Vermischtes

Verloren in fremden Welten

Der fieseste Schurke kann man sein oder der unerschrockenste Held. Der größte Entdecker, der fremde Welten erkundet gemeinsam mit Millionen Mitstreitern. Es ist schon erstaunlich, was in einem Computerspiel so alles geht.

Erstaunlich und gefährlich. Denn je faszinierender die digitale Realität ist, desto unattraktiver kann auch die echte werden – gerade, wenn dort Probleme warten, die man lieber nicht angeht: nervige Lehrer, langweilige Uni-Seminare, das Projekt, bei dem der Chef im Nacken sitzt. Da doch lieber die Spielekonsole einschalten und flüchten. Flüchten vor dem Alltag. Die Zahl jener Menschen, die das in hohem Maße tun, steigt. Sie gelten nach der Weltgesundheitsorganisation (WHO) künftig als krank, und das ist gut so.

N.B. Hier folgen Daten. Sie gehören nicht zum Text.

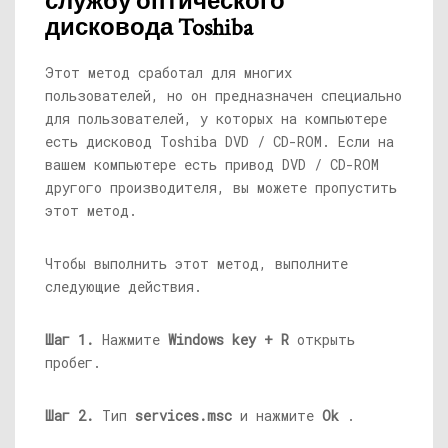
службу оптического
дисковода Toshiba
Этот метод сработал для многих
пользователей, но он предназначен специально
для пользователей, у которых на компьютере
есть дисковод Toshiba DVD / CD-ROM. Если на
вашем компьютере есть привод DVD / CD-ROM
другого производителя, вы можете пропустить
этот метод.
Чтобы выполнить этот метод, выполните
следующие действия.
Шаг 1.
Нажмите
Windows key + R
открыть
пробег.
Шаг 2.
Тип
services.msc
и нажмите
Ok
.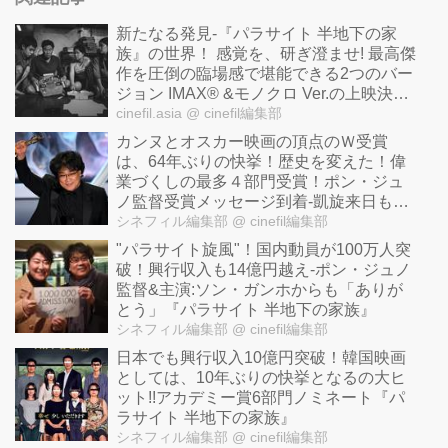
新たなる発見-『パラサイト 半地下の家
族』の世界！ 感覚を、研ぎ澄ませ! 最高傑
作を圧倒の臨場感で堪能できる2つのバー
ジョン IMAX® &モノクロ Ver.の上映決
定！
cinefil.asia
@ cinefil編集部
カンヌとオスカー映画の頂点のＷ受賞
は、64年ぶりの快挙！歴史を変えた！偉
業づくしの最多４部門受賞！ポン・ジュ
ノ監督受賞メッセージ到着-凱旋来日も決
定！
シネフィル編集部
@ cinefil編集部
"パラサイト旋風"！国内動員が100万人突
破！興行収入も14億円越え-ポン・ジュノ
監督&主演:ソン・ガンホからも「ありが
とう」『パラサイト 半地下の家族』
シネフィル編集部
@ cinefil編集部
日本でも興行収入10億円突破！韓国映画
としては、10年ぶりの快挙となるの大ヒ
ット!!アカデミー賞6部門ノミネート『パ
ラサイト 半地下の家族』
シネフィル編集部
@ cinefil編集部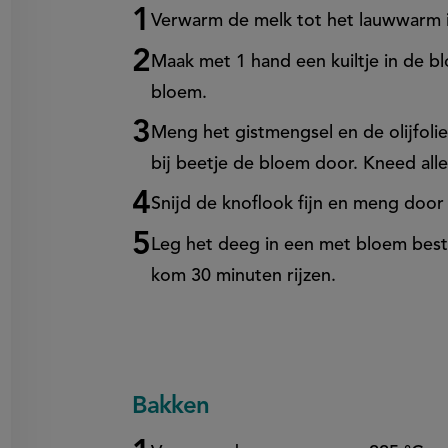
on
Verwarm de melk tot het lauwwarm is
en
egen
Maak met 1 hand een kuiltje in de b
bloem.
Meng het gistmengsel en de olijfolie
bij beetje de bloem door. Kneed all
Snijd de knoflook fijn en meng door
Leg het deeg in een met bloem besto
kom 30 minuten rijzen.
Bakken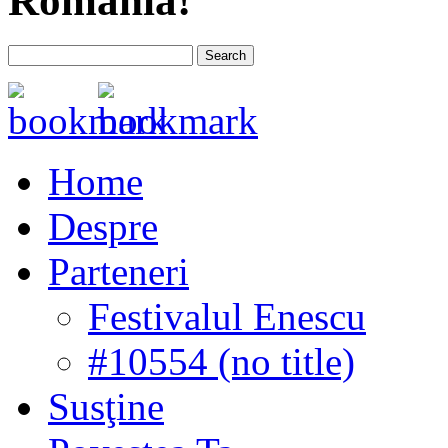
România!
Home
Despre
Parteneri
Festivalul Enescu
#10554 (no title)
Susţine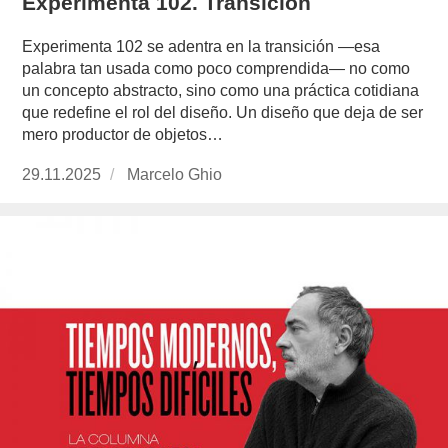
Experimenta 102. Transición
Experimenta 102 se adentra en la transición —esa
palabra tan usada como poco comprendida— no como
un concepto abstracto, sino como una práctica cotidiana
que redefine el rol del diseño. Un diseño que deja de ser
mero productor de objetos…
Publicado
29.11.2025
https://www.experimenta.es/author/marcelo-
Marcelo Ghio
el
ghio/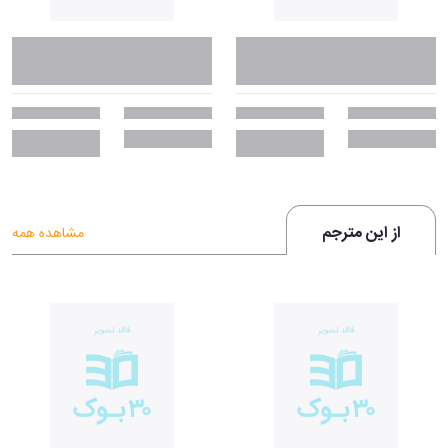
از این مترجم
مشاهده همه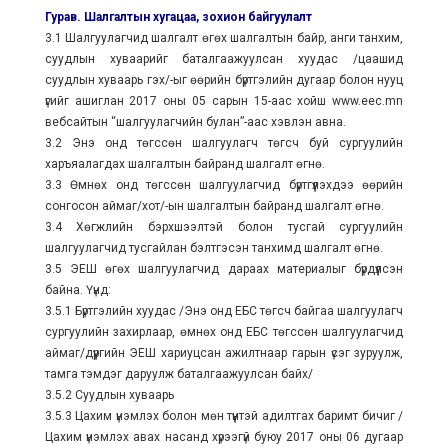
Гурав. Шалгалтын хугацаа, зохион байгуулалт
3.1 Шалгуулагчид шалгалт өгөх шалгалтын байр, анги танхим,
суудлын хуваарийг баталгаажуулсан хуудас /цаашид
суудлын хуваарь гэх/-ыг өөрийн бүртгэлийн дугаар болон нууц
үгийг ашиглан 2017 оны 05 сарын 15-аас хойш www.eec.mn
вебсайтын “шалгуулагчийн булан”-аас хэвлэн авна.
3.2 Энэ онд төгссөн шалгуулагч төгсч буй сургуулийн
харъяалагдах шалгалтын байранд шалгалт өгнө.
3.3 Өмнөх онд төгссөн шалгуулагчид бүртгүүлэхдээ өөрийн
сонгосон аймаг/хот/-ын шалгалтын байранд шалгалт өгнө.
3.4 Хөгжлийн бэрхшээлтэй болон тусгай сургуулийн
шалгуулагчид тусгайлан бэлтгэсэн танхимд шалгалт өгнө.
3.5 ЭЕШ өгөх шалгуулагчид дараах материалыг бүрдүүлсэн
байна. Үүнд:
3.5.1 Бүртгэлийн хуудас /Энэ онд ЕБС төгсч байгаа шалгуулагч
сургуулийн захирлаар, өмнөх онд ЕБС төгссөн шалгуулагчид
аймаг/дүүргийн ЭЕШ хариуцсан ажилтнаар гарын үсэг зуруулж,
тамга тэмдэг даруулж баталгаажуулсан байх/
3.5.2 Суудлын хуваарь
3.5.3 Цахим үнэмлэх болон мөн түүнтэй адилтгах баримт бичиг /
Цахим үнэмлэх авах насанд хүрээгүй буюу 2017 оны 06 дугаар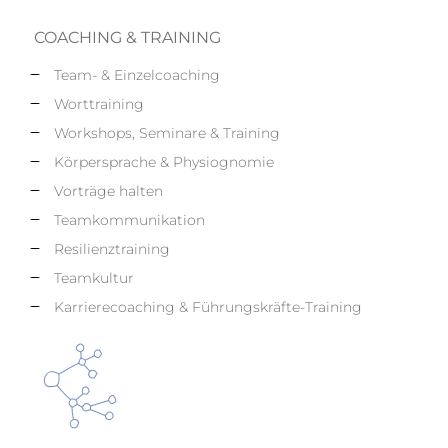
COACHING & TRAINING
Team- & Einzelcoaching
Worttraining
Workshops, Seminare & Training
Körpersprache & Physiognomie
Vorträge halten
Teamkommunikation
Resilienztraining
Teamkultur
Karrierecoaching & Führungskräfte-Training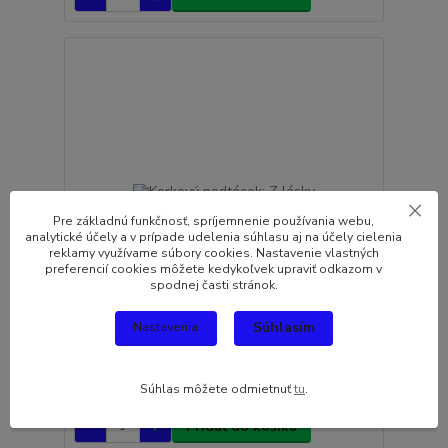
Pre základnú funkčnosť, spríjemnenie používania webu,
analytické účely a v prípade udelenia súhlasu aj na účely cielenia
reklamy využívame súbory cookies. Nastavenie vlastných
preferencií cookies môžete kedykoľvek upraviť odkazom v
spodnej časti stránok.
Súhlasím
Nastavenia
Korkový podtácok: Z lásky
2,30 EUR
/
ks
Súhlas môžete odmietnuť
tu
.
Skladom
1,87 EUR
bez DPH
Pridať do košíka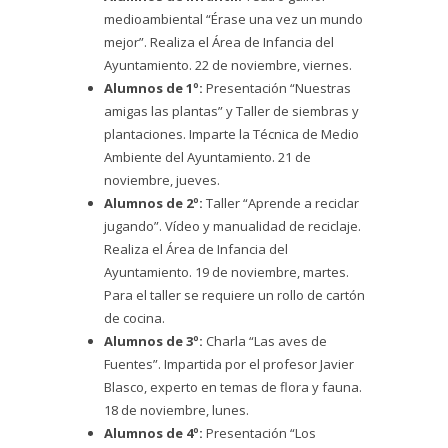
medioambiental “Érase una vez un mundo
mejor”. Realiza el Área de Infancia del
Ayuntamiento. 22 de noviembre, viernes.
Alumnos de 1º:
Presentación “Nuestras
amigas las plantas” y Taller de siembras y
plantaciones. Imparte la Técnica de Medio
Ambiente del Ayuntamiento. 21 de
noviembre, jueves.
Alumnos de 2º:
Taller “Aprende a reciclar
jugando”. Vídeo y manualidad de reciclaje.
Realiza el Área de Infancia del
Ayuntamiento. 19 de noviembre, martes.
Para el taller se requiere un rollo de cartón
de cocina.
Alumnos de 3º:
Charla “Las aves de
Fuentes”. Impartida por el profesor Javier
Blasco, experto en temas de flora y fauna.
18 de noviembre, lunes.
Alumnos de 4º:
Presentación “Los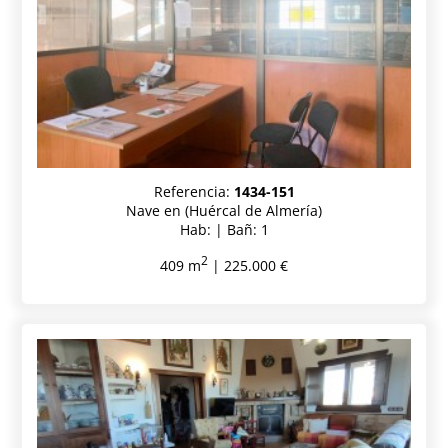
Referencia:
1434-151
Nave en (Huércal de Almería)
Hab: | Bañ: 1
2
409 m
| 225.000 €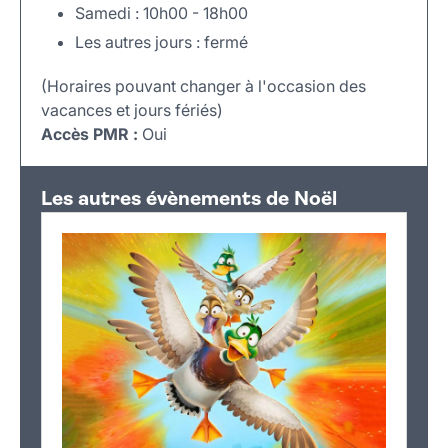
Samedi : 10h00 - 18h00
Les autres jours : fermé
(Horaires pouvant changer à l'occasion des
vacances et jours fériés)
Accès PMR :
Oui
Leaflet
|
©
OpenStreetMap
+
Les autres évènements de Noël
−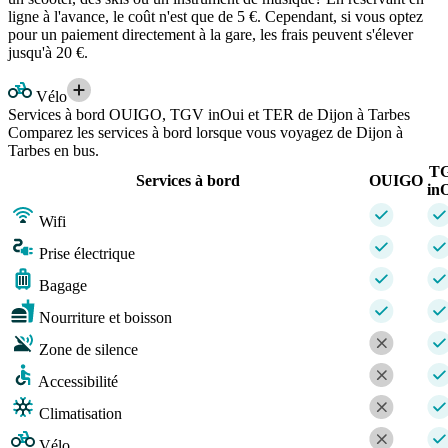
ligne à l'avance, le coût n'est que de 5 €. Cependant, si vous optez
pour un paiement directement à la gare, les frais peuvent s'élever
jusqu'à 20 €.
Vélo
Services à bord OUIGO, TGV inOui et TER de Dijon à Tarbes
Comparez les services à bord lorsque vous voyagez de Dijon à
Tarbes en bus.
T
Services à bord
OUIGO
in
Wifi
Prise électrique
Bagage
Nourriture et boisson
Zone de silence
Accessibilité
Climatisation
Vélo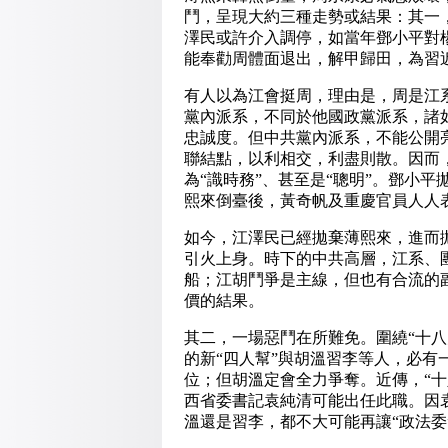
鬥，呈現大約三種走勢或結果：其一
澤民或許介入調停，如當年鄧小平對
能奉勸周體面退出，解甲歸田
，為習
有人以為江會挺周，理由是，周是江
黨內派系，不同於他國政黨派系，諸
忠誠度。但中共黨內派系，不能公開
聯結點，以利相交，利盡則散。因而
為“識時務”、甚至是“聰明”。鄧小
熙來倒臺後，黃奇帆及重慶官員人人表
如今，江澤民已經拋棄薄熙來，進而
引火上身。時下的中共高層，江系、
船；江胡鬥爭是主線，但也有合流的
價的結果。
其二，一場惡鬥在所難免。圍繞“十八
的新“四人幫”與胡溫習李等人，必
位；但胡溫定會全力爭奪。近傳，“十
西省委書記袁純清可能出任此職。因
溫還是習李，都不大可能再讓“政法委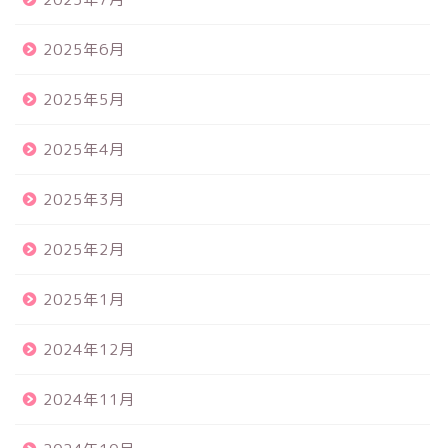
2025年6月
2025年5月
2025年4月
2025年3月
2025年2月
2025年1月
2024年12月
2024年11月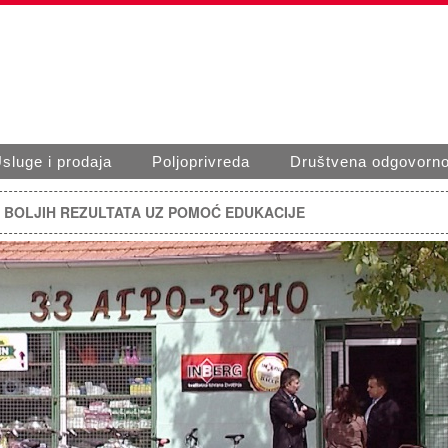
sluge i prodaja
Poljoprivreda
Društvena odgovorno
 BOLJIH REZULTATA UZ POMOĆ EDUKACIJE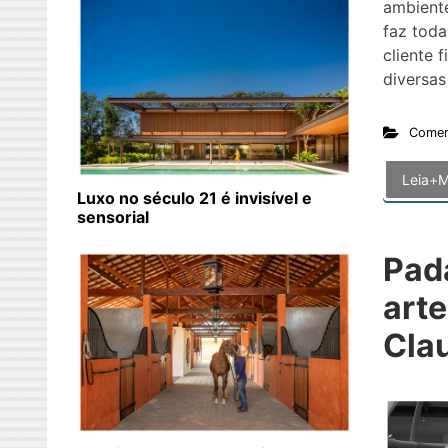
ambiente
faz toda
cliente f
diversas
Comer
Leia+M
Luxo no século 21 é invisível e
sensorial
Pad
art
Cla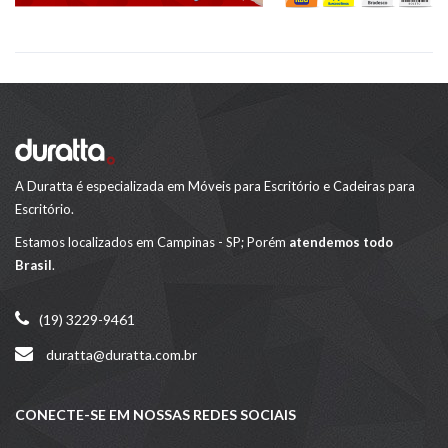
A Duratta é especializada em Móveis para Escritório e Cadeiras para
Escritório.
Estamos localizados em Campinas - SP; Porém
atendemos todo
Brasil
.
(19) 3229-9461
duratta@duratta.com.br
CONECTE-SE EM NOSSAS REDES SOCIAIS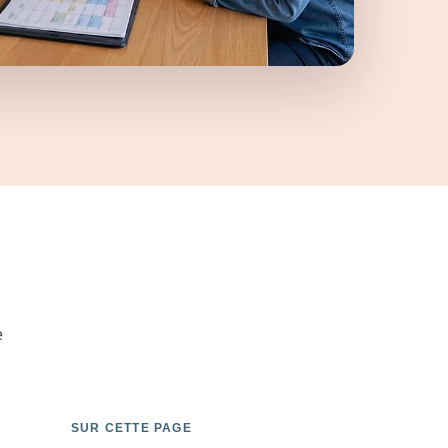
e
SUR CETTE PAGE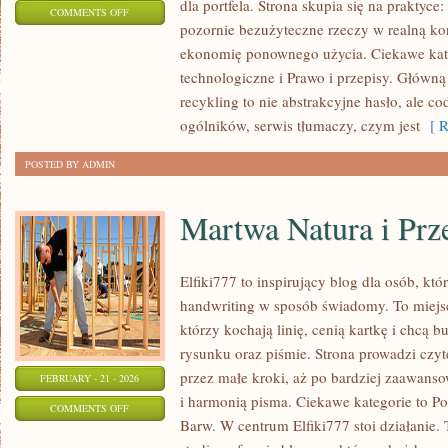
dla portfela. Strona skupia się na praktyce
ON
COMMENTS OFF
pozornie bezużyteczne rzeczy w realną ko
ZIELONE
ekonomię ponownego użycia. Ciekawe kat
WYDARZENIA
technologiczne i Prawo i przepisy. Główną 
recykling to nie abstrakcyjne hasło, ale c
ogólników, serwis tłumaczy, czym jest
[ R
POSTED BY ADMIN
Martwa Natura i Prz
Elfiki777 to inspirujący blog dla osób, któ
handwriting w sposób świadomy. To miejsc
którzy kochają linię, cenią kartkę i chcą 
rysunku oraz piśmie. Strona prowadzi czyt
przez małe kroki, aż po bardziej zaawans
FEBRUARY - 21 - 2026
i harmonią pisma. Ciekawe kategorie to Po
ON
COMMENTS OFF
Barw. W centrum Elfiki777 stoi działanie. To
MARTWA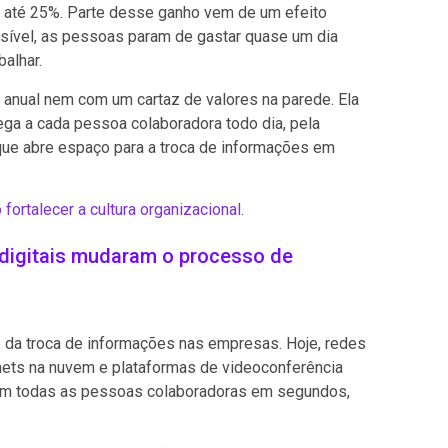
m até 25%. Parte desse ganho vem de um efeito
sível, as pessoas param de gastar quase um dia
alhar.
 anual nem com um cartaz de valores na parede. Ela
ega a cada pessoa colaboradora todo dia, pela
que abre espaço para a troca de informações em
fortalecer a cultura organizacional
.
 digitais mudaram o processo de
e da troca de informações nas empresas. Hoje, redes
anets na nuvem e plataformas de videoconferência
om todas as pessoas colaboradoras em segundos,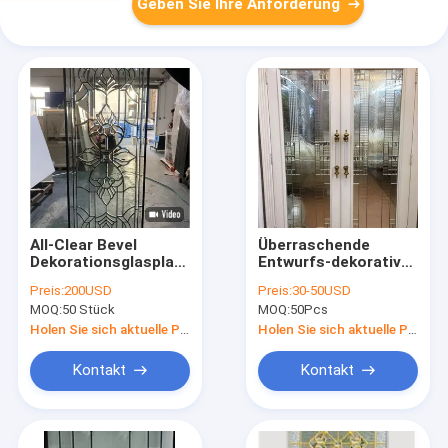
Geben Sie Ihre Anforderung
All-Clear Bevel
Überraschende
Dekorationsglasplatte
Entwurfs-dekorative
mit Patina-Caming
Glasplatten für
Preis:
200USD
Preis:
30-50USD
für Eingangstüren
Innentüren
MOQ:
50 Stück
MOQ:
50Pcs
Holen Sie sich aktuelle Preis
Holen Sie sich aktuelle Preis
Kontakt
Kontakt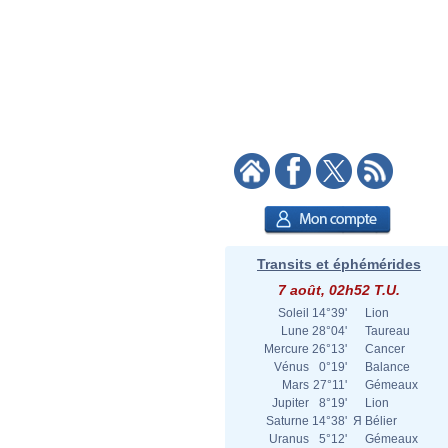
Transits et éphémérides
7 août, 02h52 T.U.
Soleil
14°39'
Lion
Lune
28°04'
Taureau
Mercure
26°13'
Cancer
Vénus
0°19'
Balance
Mars
27°11'
Gémeaux
Jupiter
8°19'
Lion
Saturne
14°38'
Я
Bélier
Uranus
5°12'
Gémeaux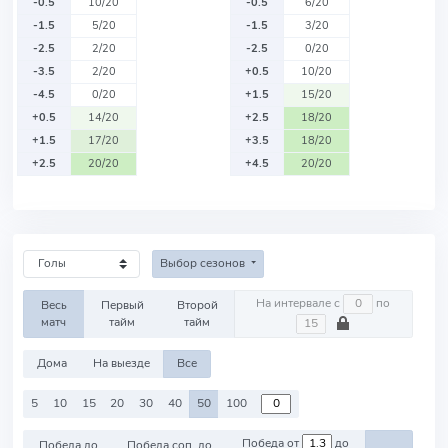
-0.5
10/20
-0.5
6/20
-1.5
5/20
-1.5
3/20
-2.5
2/20
-2.5
0/20
-3.5
2/20
+0.5
10/20
-4.5
0/20
+1.5
15/20
+0.5
14/20
+2.5
18/20
+1.5
17/20
+3.5
18/20
+2.5
20/20
+4.5
20/20
Выбор сезонов
На интервале с
по
Весь
Первый
Второй
матч
тайм
тайм
Дома
На выезде
Все
5
10
15
20
30
40
50
100
Победа от
до
Победа до
Победа соп. до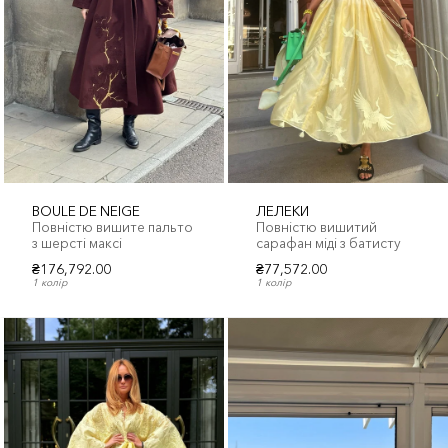
BOULE DE NEIGE
ЛЕЛЕКИ
Повністю вишите пальто
Повністю вишитий
з шерсті максі
сарафан міді з батисту
₴176,792.00
₴77,572.00
1 колір
1 колір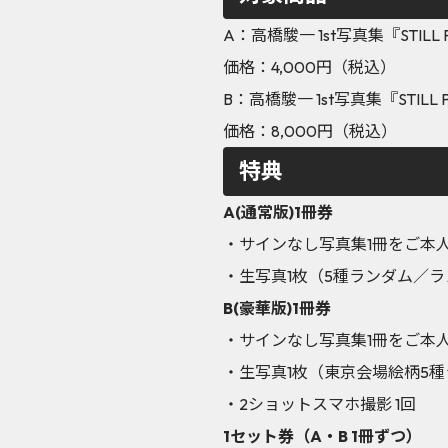
A：高橋駿一 1st写真集『STILL 
価格：4,000円（税込）
B：高橋駿一 1st写真集『STILL 
価格：8,000円（税込）
特典
A(通常版)1冊券
・サインなし写真集1冊をご本
・生写真1枚（5種ランダム／
B(豪華版)1冊券
・サインなし写真集1冊をご本
・生写真1枚（東京会場絵柄5
・2ショットスマホ撮影 1回
1セット券（A・B 1冊ずつ）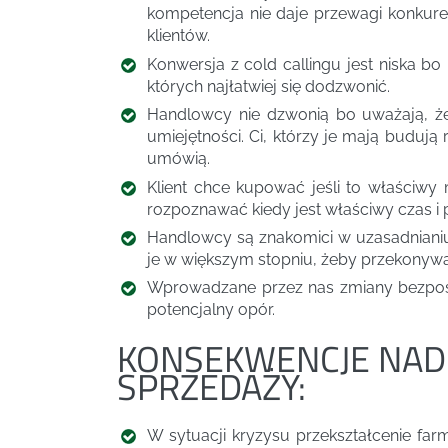
kompetencja nie daje przewagi konkure
klientów.
Konwersja z cold callingu jest niska 
których najłatwiej się dodzwonić.
Handlowcy nie dzwonią bo uważają, że 
umiejętności. Ci, którzy je mają budują 
umówią.
Klient chce kupować jeśli to właściw
rozpoznawać kiedy jest właściwy czas i 
Handlowcy są znakomici w uzasadnianiu
je w większym stopniu, żeby przekonywać
Wprowadzane przez nas zmiany bezpośr
potencjalny opór.
KONSEKWENCJE NAD
SPRZEDAŻY:
W sytuacji kryzysu przekształcenie fa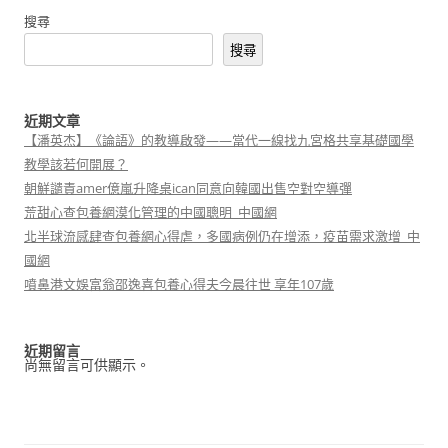
搜尋
搜尋
近期文章
【潘英杰】《論語》的教導啟發——當代一線找九宮格共享基礎國學
教學該若何開展？
朝鮮譴責amer億嵐升降桌ican同意向韓國出售空對空導彈
荒甜心查包養網漠化管理的中國聰明_中國網
北半球流感肆查包養網心得虐，多國病例仍在增添，疫苗需求激增_中
國網
噴鼻港文娛富翁邵逸喜包養心得夫今晨往世 享年107歲
近期留言
尚無留言可供顯示。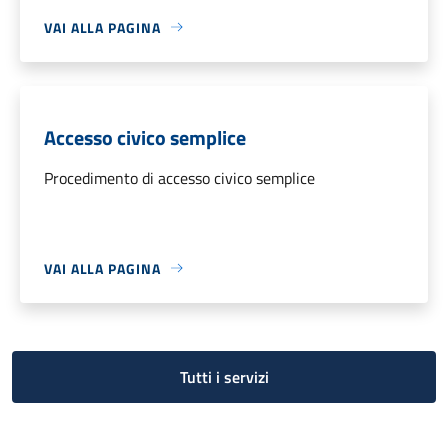
VAI ALLA PAGINA
Accesso civico semplice
Procedimento di accesso civico semplice
VAI ALLA PAGINA
Tutti i servizi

Denn diese Zocker erfüllen alle Merkmale eines Süchtigen. Sie vernachlässigen ihr berufliches und soziales Umfeld, sie schlafen tagsüber und zocken nachts, sie essen unregelmäßig – sie verabschieden sich von der Gesellschaft. Genau so wie das Drogenkranke eben tun. Weil die WHO übermäßiges Computerspielen nun als Sucht anerkannt hat, können Betroffene bei einer Therapie künftig sogar auf die Unterstützung der Krankenkassen hoffen. Eine gute Nachricht für all jene, die sich in den fremden Welten verloren haben.

Experten haben bei dem Schritt jedoch Bedenken, und auch die sind ernstzunehmen. Denn wo verläuft die Linie zwischen einem Hobby- und einem Suchtspieler? Zieht sich eine Person zurück und verbringt sie viel Zeit vor dem Computer, kann das andere Gründe haben. Psychische Erkrankungen, eine Depression zum Beispiel. Die WHO legt im Moment lediglich drei – sehr vage – Kriterien für eine Diagnose an. Da braucht es eine genauere Definition.